Series I Savings Bonds – a primer
October 25, 2022
What are I Bonds?
Series I Savings Bonds (“Inflation Bonds” or “I Bonds”) are inflation-indexed bonds issued and backed by the U.S. Treasury. I Bonds accrue interest for 30 years.
How do they earn income and how are they taxed?
Interest is earned monthly and compounded semiannually, meaning the interest earned over the previous six months is added to the value of the bond. Accrued interest is paid to the owner of the bond either at maturity or when the bond is cashed in, not when it is earned.
Interest earned during a calendar year is subject to federal income tax in that year, and I bond holders receive form 1099-INT annually. Interest on I Bonds is not subject to state or local income taxes. Holders of I Bonds can elect to defer payment of Federal income taxes on the accrued interest until the bond is redeemed or matures.
How is the interest calculated?
The interest rate is a combination of a “Fixed Rate” and an “Inflation Rate” and is known as the “Combined Rate.”
The Fixed Rate is an annual rate and is set for the life of an I Bond. Once an I Bond is purchased, its Fixed Rate never changes. The current annual Fixed Rate for all new I Bonds is 0.00% and has been between 0.00% and 0.50% since November 2016.

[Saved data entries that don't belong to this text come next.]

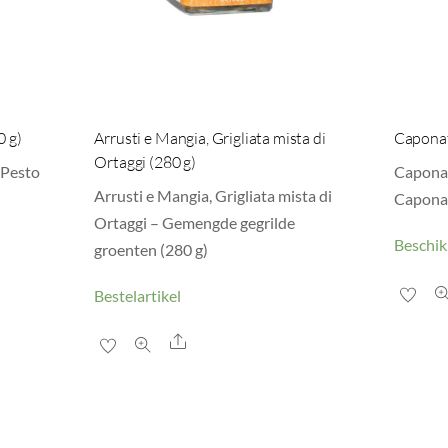
0 g)
Arrusti e Mangia, Grigliata mista di
Caponata
Ortaggi (280 g)
– Pesto
Caponata
Arrusti e Mangia, Grigliata mista di
Caponat
Ortaggi – Gemengde gegrilde
Beschik
groenten (280 g)
Bestelartikel
Share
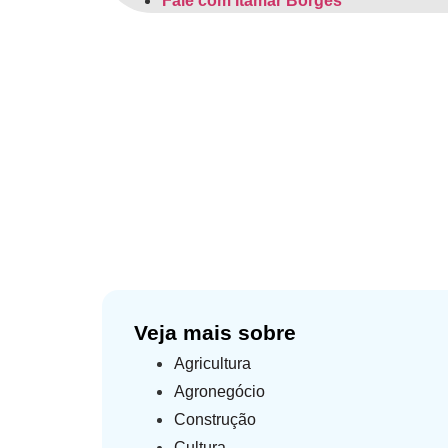
Fale com Itamar Borges
Com Itamar Borges, Amér
Nova Frota SP
Home
»
Notícias
»
Cidades
Veja mais sobre
Agricultura
Agronegócio
Construção
Cultura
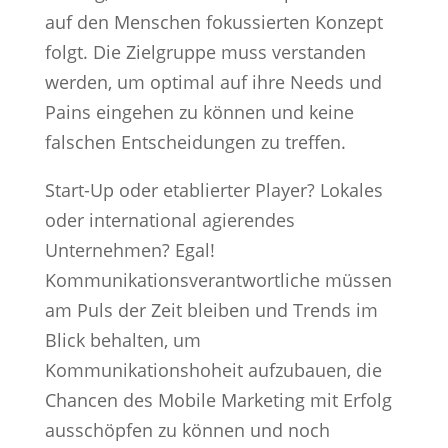
auf den Menschen fokussierten Konzept
folgt. Die Zielgruppe muss verstanden
werden, um optimal auf ihre Needs und
Pains eingehen zu können und keine
falschen Entscheidungen zu treffen.
Start-Up oder etablierter Player? Lokales
oder international agierendes
Unternehmen? Egal!
Kommunikationsverantwortliche müssen
am Puls der Zeit bleiben und Trends im
Blick behalten, um
Kommunikationshoheit aufzubauen, die
Chancen des Mobile Marketing mit Erfolg
ausschöpfen zu können und noch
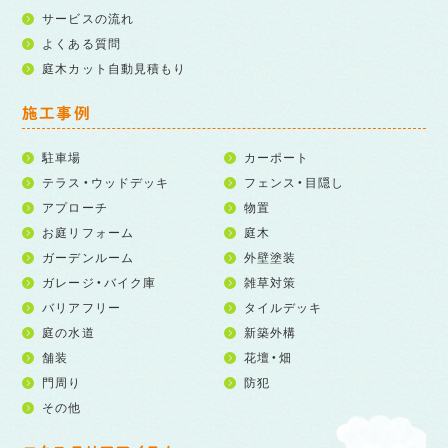
サービスの流れ
よくある質問
庭木カット自動見積もり
施工事例
駐車場
カーポート
テラス・ウッドデッキ
フェンス・目隠し
アプローチ
物置
お庭リフォーム
庭木
ガーデンルーム
外壁塗装
ガレージ・バイク庫
雑草対策
バリアフリー
タイルデッキ
庭の水道
新築外構
舗装
花壇・畑
門周り
防犯
その他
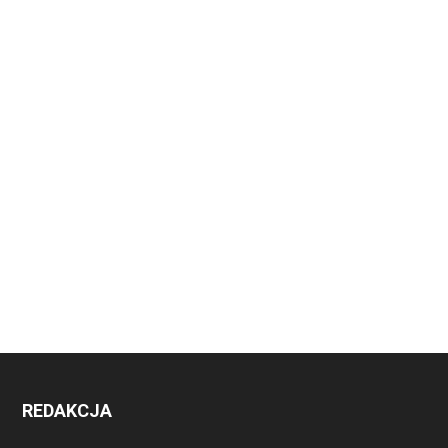
REDAKCJA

The Inflation Rate is a semiannual rate and adjusts every May 1 and November 1 based on the six-month change in the Consumer Price Index (CPI-U) report. For example, the Inflation Rate used in the May-October 2022 period was determined by the change in the CPI Index from October 2021 – March 2022. The current annualized interest rate is 9.62%. For the five years prior to May 1, 2021, the annualized Inflation Rate was around 2.00%.
The Combined Rate, also a semiannual rate, is the sum of the Fixed Rate and the indexed Inflation Rate and adjusts every May 1 and November 1. The annualized Combined Rate for recently issued bonds (May-October 2022) is 9.62%. The guaranteed minimum Combined Rate is 0.00%, even if there were to be a protracted period of negative inflation (deflation). For the period of 2016-2021, the Combined Rate did not exceed 3.00% annually.
How do I purchase an I Bond?
I Bonds can be purchased through Treasury Direct at www.treasurydirect.gov.
How much can I buy?
An individual can buy up to $10,000 of I Bonds each calendar year, held electronically, and an additional $5,000 in paper bonds when purchased using your federal income tax refund ($5,000 limit per tax return). Trusts can purchase I Bonds and parents can purchase them for their children.
When can I get my money?
I Bonds can be cashed in after holding the bond for 12 months. However, a penalty of 3 months’ interest is charged if a bond is redeemed that has been held for less than five years.
Our Thoughts
- I Bonds are designed to provide returns that keep up with inflation before federal taxes.
- I Bond interest rates are most attractive when inflation rises and remains high.
- I Bond returns should decline as inflation declines and can be as low as 0.00%.
- Unless one chooses to defer the payment of Federal income taxes, some investors may not be comfortable paying taxes on interest income accrued but not yet collected, since interest on I Bonds is only collected at the time of redemption.
- This is the first time the U.S. economy has seen a protracted period of inflation since the Volker era (the late 1970s).
- If investors believe the Federal Reserve will succeed in bringing inflation down to their target of 2%, high-quality long-term bonds, both taxable and tax free, should provide most investors with better returns than I Bonds over the intermediate and long term.
- The small amount of I Bonds one can purchase annually is not meaningful for affluent individuals.